CST guides Kimberly Clark to composites conversion

CST Composites in Australia has developed four carbon fiber spindles for Kimberly Clark that replaced heavier, more dangerous steel spindles.

Sydney, Australia-based filament winder CST Composites says it has recently supplied Kimberly Clark's Australian Baby Care division with four carbon fiber unwind spindles. Kimberly Clark's engineers approached CST to find an alternative to traditional steel spindles in order to save weight and improve operational health and safety in their factory. The spindles are used to support a large paper roll, which is unwound during the manufacture of diapers. The 850-kg rolls are frequently changed, requiring regular manual handling of the spindles. By reducing their weight the risk of personal injury is significantly reduced and shaft changes can be made more efficiently thus improving factory output.
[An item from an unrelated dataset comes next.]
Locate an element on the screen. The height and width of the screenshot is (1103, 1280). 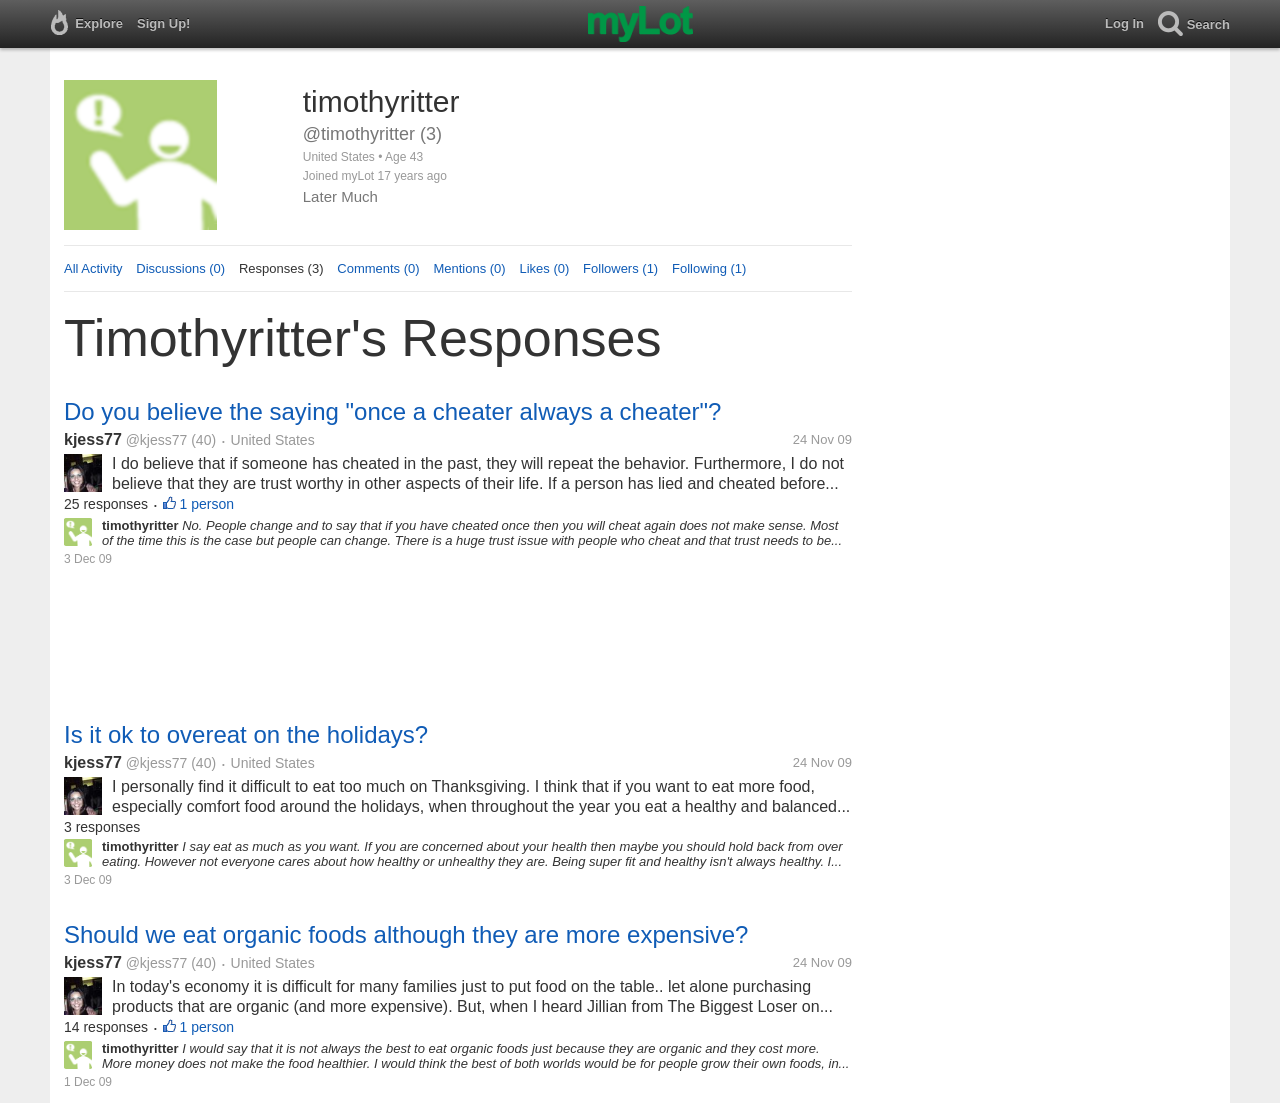 1 person is located at coordinates (207, 504).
CST worked with Kimberly Clark to develop an optimized carbon epoxy shaft capable of meeting the loading and handling requirements. The new carbon fiber spindles were filament wound at CST to give a tough yet stiff and strong tube section. Following winding the carbon tubes were post-cured at high temperature before being fitted with end plugs and stainless steel collars to help protect against general operational wear and tear.
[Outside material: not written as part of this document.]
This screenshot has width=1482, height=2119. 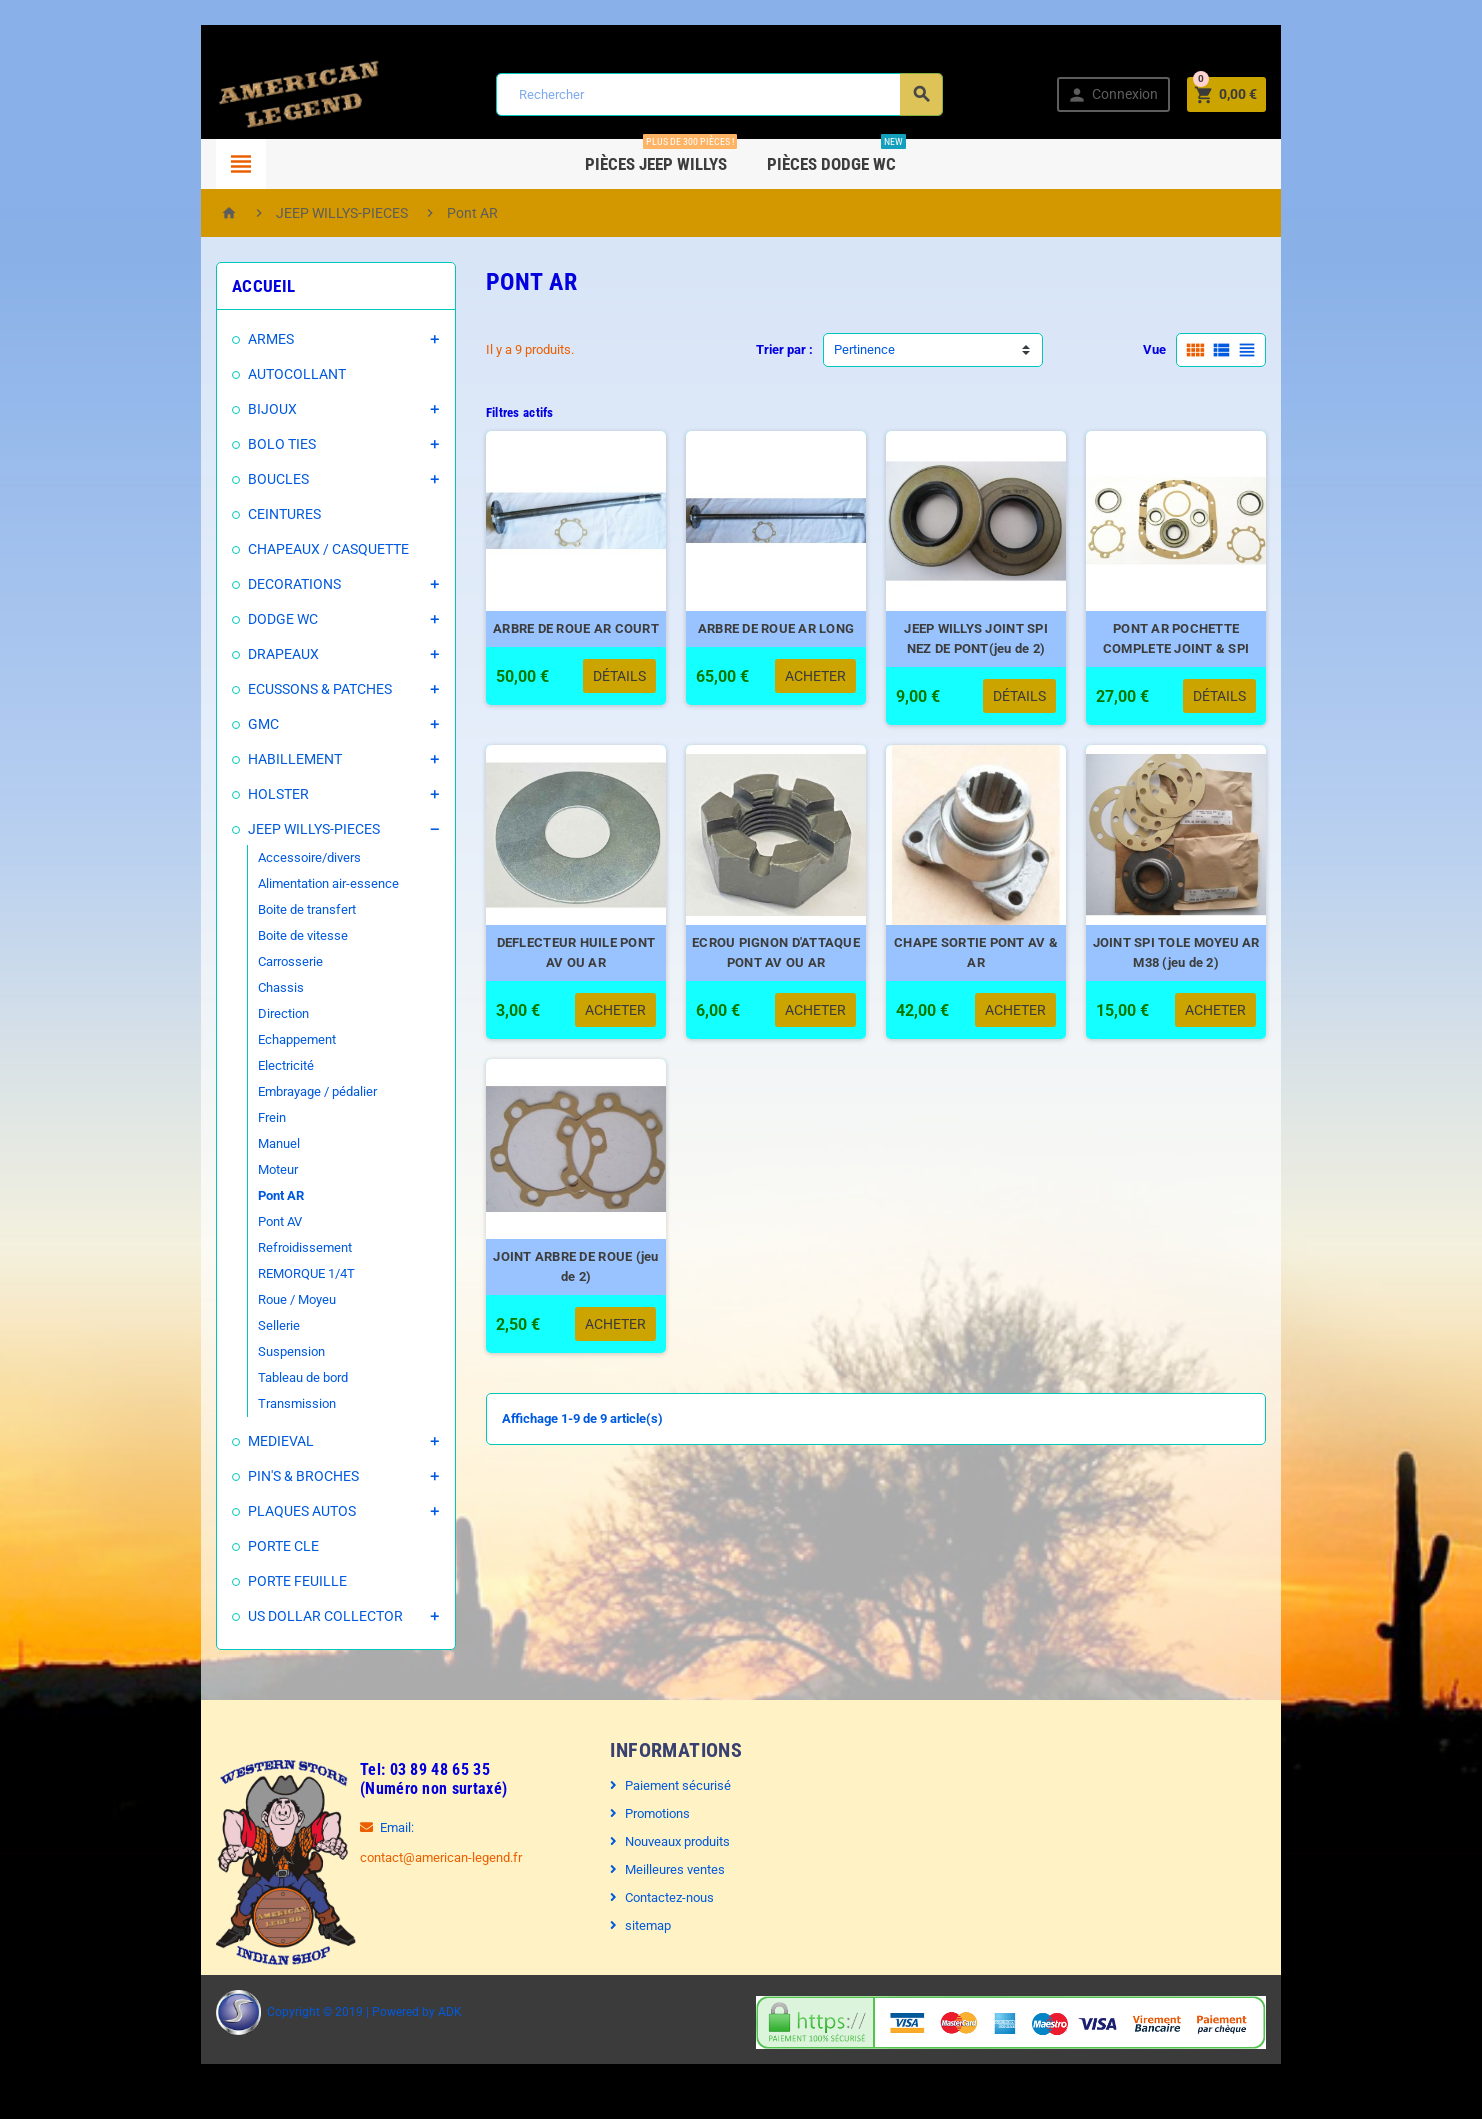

In accordance with Kimberly Clark's operating procedures the completed spindles were load-tested by an independent NATA approved laboratory. During the test the carbon fiber spindles successfully supported more than 1700-kg, twice the maximum working load specified by Kimberly Clark's engineers.

The 900-mm-long composite spindle with end plugs and stainless steel collars weighs 3.6 kg, more than 4 kg less than the basic steel shaft. With changes to the nylon support ring design the complete filament-wound carbon spindle assemblies weigh just 5 kg compared with 14 kg for their steel counterparts. The spindles are currently under evaluation at Kimberly Clark, following which both companies hope to substitute further carbon shafts into the production line.